[Saved data entries]

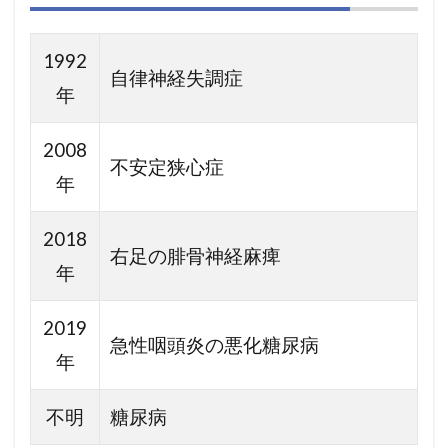
1992
自律神経失調症
年
2008
不安定狭心症
年
2018
右足の腓骨神経麻痺
年
2019
急性咽頭炎の悪化糖尿病
年
不明
糖尿病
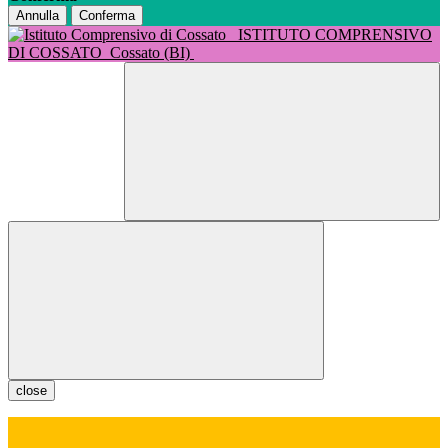
Annulla
Conferma
ISTITUTO COMPRENSIVO
DI COSSATO
Cossato (BI)
close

Assigned task:
Your job is to repeat the data exactly, leaving each picture out.

Answer below:
1992
自律神経失調症
年
2008
不安定狭心症
年
2018
右足の腓骨神経麻痺
年
2019
急性咽頭炎の悪化糖尿病
年
不明
糖尿病
Annulla
Conferma
ISTITUTO COMPRENSIVO
DI COSSATO
Cossato (BI)
close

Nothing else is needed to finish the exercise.